João 14.30-31. Depois de tudo o que foi dito neste capítulo, estes versículos poderiam passar sem serem notados. Depois de tudo o que se aprende à primeira vista, talvez se ache que não há "mais nada", que o importante é o "óbvio", talvez a reflexão termine precocemente. Confesso que foi o que aconteceu comigo nas primeiras vezes em que li esses versículos. Mas, como temos um capítulo com 31 versículos, o meu objetivo aqui é comentar alguma coisa sobre esse último trecho.

Como eu acho que o texto ficaria um pouco extenso, vou dividi-lo em duas partes. Nesta primeira postagem, eu vou falar um pouco sobre o versículo 30, e a principal mensagem que ele deixou pra mim; numa segunda postagem, eu falo sobre o outro versículo e tento “fechar” as ideias. Enfim, ao texto.

É preciso voltar um pouco pra entender algumas coisas. Antes de dizer isso que será analisado, Jesus havia “separado” os seus discípulos para a ceia, e falava com eles a respeito de tudo o que já dissera: resumia seus ensinamentos, continuava dando lições e deixando os seus mandamentos. Como numa última conversa, Jesus se despedia, consolando aqueles que o amavam com doces e grandes promessas. E foi nesse contexto, já sabendo do que estava prestes a acontecer, que Jesus disse: “Já não falarei muito convosco”.

Logo em seguida, ele explica: “porque lá vem o príncipe do mundo”. Uma das primeiras perguntas a se fazer: quem é o “príncipe do mundo”? Bom, esta é uma expressão que o próprio Cristo usa dois capítulos adiante: “do juízo, porque o príncipe deste mundo já está julgado” (João 16.11). Paulo usa uma expressão parecida em Efésios 2.2: “segundo o curso deste mundo, segundo o príncipe da potestade do ar”. Essas duas passagens e uma pesquisa um pouco mais detalhada permitem concluir que o príncipe deste mundo é Satanás, o Maligno – “Sabemos que somos de Deus e que o mundo inteiro jaz no Maligno” (1 João 5.19).

O que ele quis dizer, então, foi que havia uma missão a ser cumprida, havia um plano a ser realizado, e lá vinha o príncipe do mundo. “... e ele nada tem mim”. Essa simples oração contém muito mais do que se pode absorver numa leitura descuidada. É uma declaração que mostra toda a pureza e a santidade do Salvador, declaração que deve ficar gravada em nosso coração.
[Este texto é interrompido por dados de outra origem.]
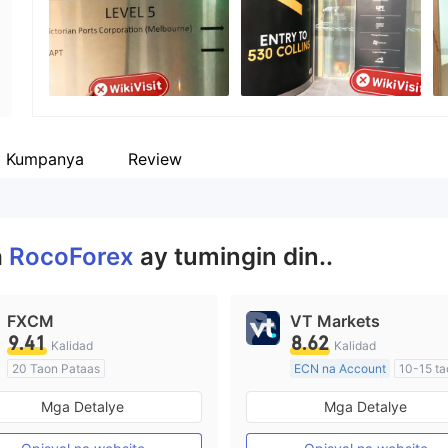
empleyado ng kumpanya
--
a Kumpanya
Review
a
RocoForex
ay tumingin din..
FXCM
VT Markets
9.41
8.62
Kalidad
Kalidad
20 Taon Pataas
ECN na Account
10-15 ta
Kinokontrol sa Australia
Kinokontrol sa Australia
Mga Detalye
Mga Detalye
Paggawa ng Market (MM)
Paggawa ng Market (MM)
Pangunahing label na MT4
Pangunahing label na MT4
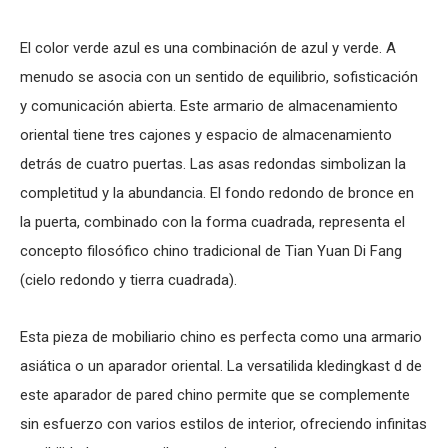
El color verde azul es una combinación de azul y verde. A
menudo se asocia con un sentido de equilibrio, sofisticación
y comunicación abierta. Este
armario de almacenamiento
oriental
tiene tres cajones y espacio de almacenamiento
detrás de cuatro puertas. Las asas redondas simbolizan la
completitud y la abundancia. El fondo redondo de bronce en
la puerta, combinado con la forma cuadrada, representa el
concepto filosófico chino tradicional de Tian Yuan Di Fang
(cielo redondo y tierra cuadrada).
Esta
pieza de mobiliario chino
es perfecta como una armario
asiática
o un
aparador oriental
. La versatilida kledingkast d de
este
aparador de pared
chino permite que se complemente
sin esfuerzo con varios estilos de interior, ofreciendo infinitas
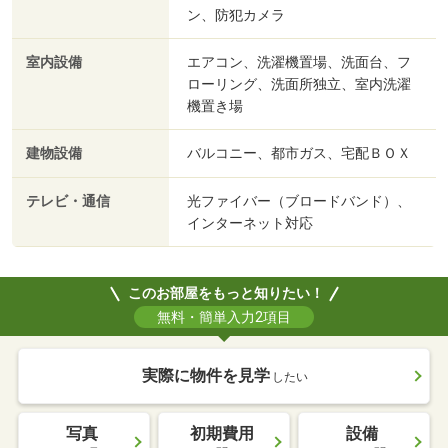
ン、防犯カメラ
室内設備
エアコン、洗濯機置場、洗面台、フ
ローリング、洗面所独立、室内洗濯
機置き場
建物設備
バルコニー、都市ガス、宅配ＢＯＸ
テレビ・通信
光ファイバー（ブロードバンド）、
インターネット対応
このお部屋をもっと知りたい！
無料・簡単入力2項目
実際に物件を見学
したい
写真
初期費用
設備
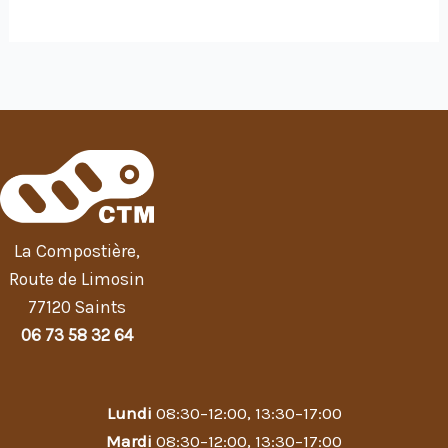
La Compostière,
Route de Limosin
77120 Saints
06 73 58 32 64
Lundi
08:30–12:00, 13:30–17:00
Mardi
08:30–12:00, 13:30–17:00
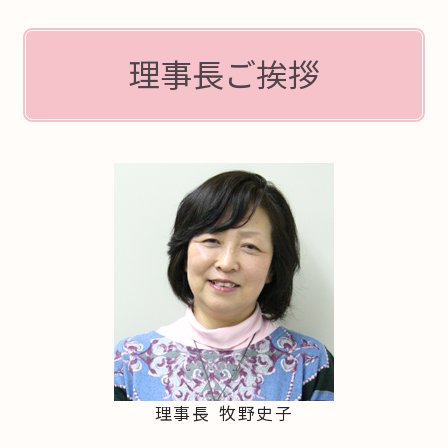
理事長ご挨拶
理事長 牧野史子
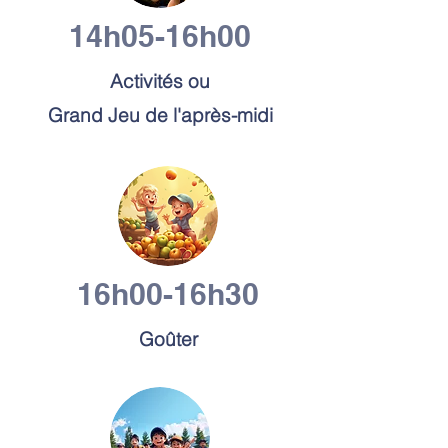
14h05-16h00
Activités
ou
Grand Jeu de l'après-midi
16h00-16h30
Goûter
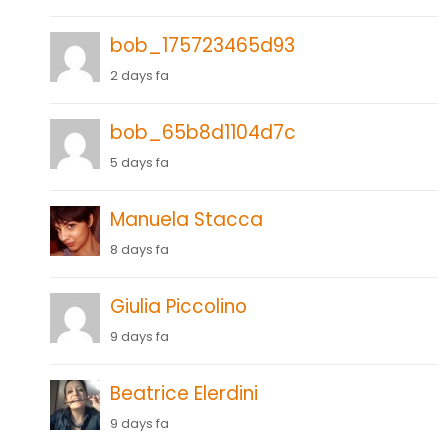
bob_175723465d93
2 days fa
bob_65b8d1104d7c
5 days fa
Manuela Stacca
8 days fa
Giulia Piccolino
9 days fa
Beatrice Elerdini
9 days fa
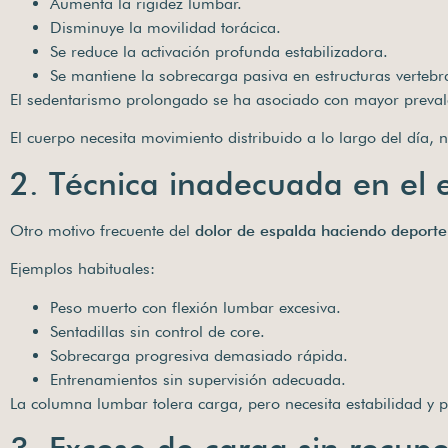
Aumenta la rigidez lumbar.
Disminuye la movilidad torácica.
Se reduce la activación profunda estabilizadora.
Se mantiene la sobrecarga pasiva en estructuras vertebr
El sedentarismo prolongado se ha asociado con mayor preval
El cuerpo necesita movimiento distribuido a lo largo del día,
2. Técnica inadecuada en el
Otro motivo frecuente del
dolor de espalda haciendo deporte
Ejemplos habituales:
Peso muerto con flexión lumbar excesiva.
Sentadillas sin control de core.
Sobrecarga progresiva demasiado rápida.
Entrenamientos sin supervisión adecuada.
La columna lumbar tolera carga, pero necesita estabilidad y p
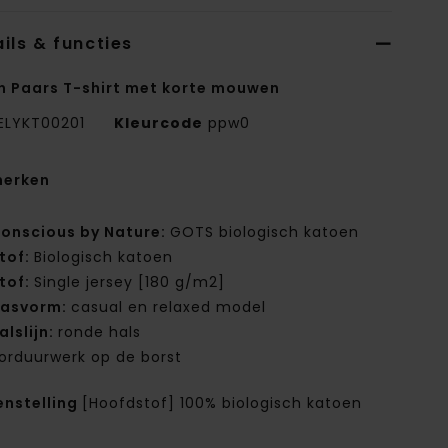
ils & functies
n Paars T-shirt met korte mouwen
ELYKT00201
Kleurcode
ppw0
erken
onscious by Nature:
GOTS biologisch katoen
tof:
Biologisch katoen
tof:
Single jersey [180 g/m2]
asvorm:
casual en relaxed model
alslijn:
ronde hals
orduurwerk op de borst
nstelling
[Hoofdstof] 100% biologisch katoen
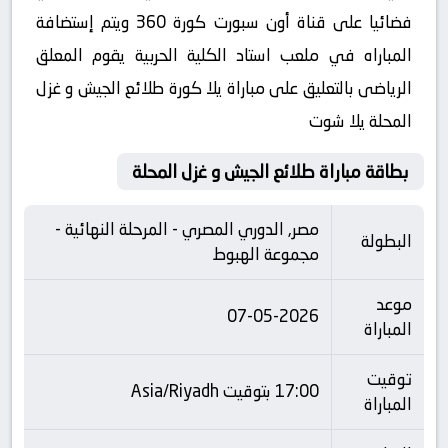
فضائيا على قناة أون سبورت كورة 360 ويتم إستضافة
المباراه في ملعب استاد الكلية الحربية يقوم المعلق
الرياضى بالتعليق على مباراة يلا كورة طلائع الجيش و غزل
المحلة يلا شوت
بطاقة مباراة طلائع الجيش و غزل المحلة
مصر, الدوري المصري - المرحلة النهائية -
البطولة
مجموعة الهبوط
موعد
07-05-2026
المباراة
توقيت
17:00 بتوقيت Asia/Riyadh
المباراة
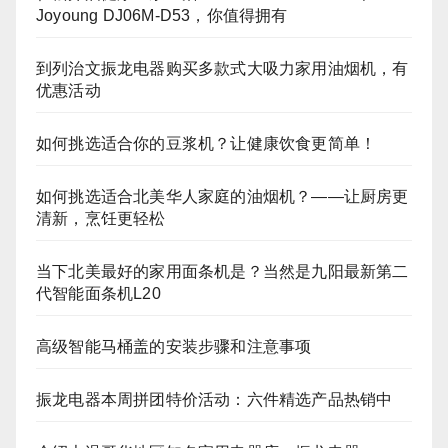
Joyoung DJ06M‑D53，你值得拥有
到列治文振龙电器购买多款式大吸力家用油烟机，有
优惠活动
如何挑选适合你的豆浆机？让健康饮食更简单！
如何挑选适合北美华人家庭的油烟机？——让厨房更
清新，烹饪更轻松
当下北美最好的家用面条机是？当然是九阳最新第二
代智能面条机L20
高级智能马桶盖的安装步骤和注意事项
振龙电器本周拼团特价活动：六件精选产品热销中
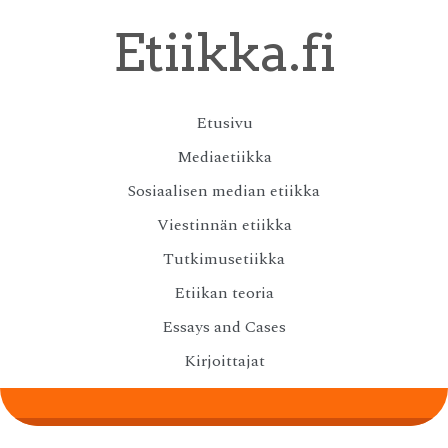
Skip
Etiikka.fi
to
main
content
Skip
Etusivu
Menu
to
Mediaetiikka
content
Sosiaalisen median etiikka
Viestinnän etiikka
Tutkimusetiikka
Etiikan teoria
Essays and Cases
Kirjoittajat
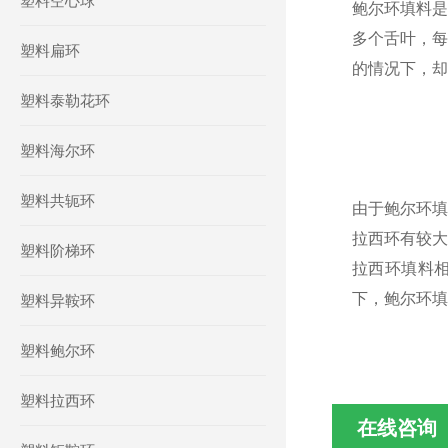
塑料空心球
鲍尔环填料
多个舌叶，每
塑料扁环
的情况下，却
塑料泰勒花环
塑料海尔环
塑料共轭环
由于鲍尔环填
拉西环有较大
塑料阶梯环
拉西环填料
下，鲍尔环填
塑料异鞍环
塑料鲍尔环
塑料拉西环
在线咨询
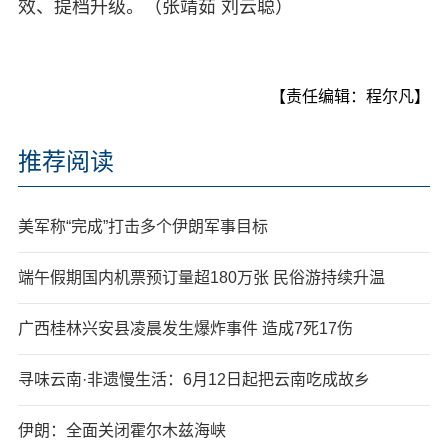
效、提档升级。（张靖茹 刘云聪）
【责任编辑：程尔凡】
推荐阅读
美军称“完成”打击多个伊朗军事目标
端午假期国内机票预订量超180万张 民俗游持续升温
广西桂林兴安县凌晨发生爆炸事件 造成7死17伤
寻味云南·非遗慢生活：6月12日起把云南吃成故乡
伊朗：全面关闭霍尔木兹海峡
Satanás nada tem em Jesus. Nem naquele momento, em que Jesus era homem de carne, como todos nós somos, o príncipe do mundo tinha algo em Cristo: não tinha influência sobre as decisões que ele tomaria, não tinha conselho, domínio, nada. Jesus estava no mundo, mas o mundo não determinava nada: tudo que ele fazia era a vontade de quem o enviou. Isso é a santidade, e esse deve ser o nosso alvo enquanto vivermos aqui.

Ou seja, em um período de três orações, Jesus nos disse muito mais coisas do que se suporia. Disse que separações e negações deveriam ocorrer para que a missão fosse cumprida; alertou para a aproximação do inimigo das almas, coisa que, sabemos os que lutamos, vem acontecendo continuamente (1 Pedro 5.8-9); e nos deu o seu exemplo de santidade, que deve ser seguido por todos os que o amam (1 Pedro 1.15-16, referência em Levítico 11.44-45;19.2).

Devemos buscar viver no mundo essa vida que Jesus vivia, e que só pode se realizar num relacionamento extremamente profundo com Deus, pela graça de Cristo, que nos chamou. É fundamental que estejamos firmes na Palavra de Deus, para entender a vontade do Pai e cumpri-la em nossas vidas; essa é uma busca incessante, árdua e necessária, para que, de glória em glória, sejamos transformados pelo Espírito na imagem do próprio Senhor (2 Coríntios 3.18).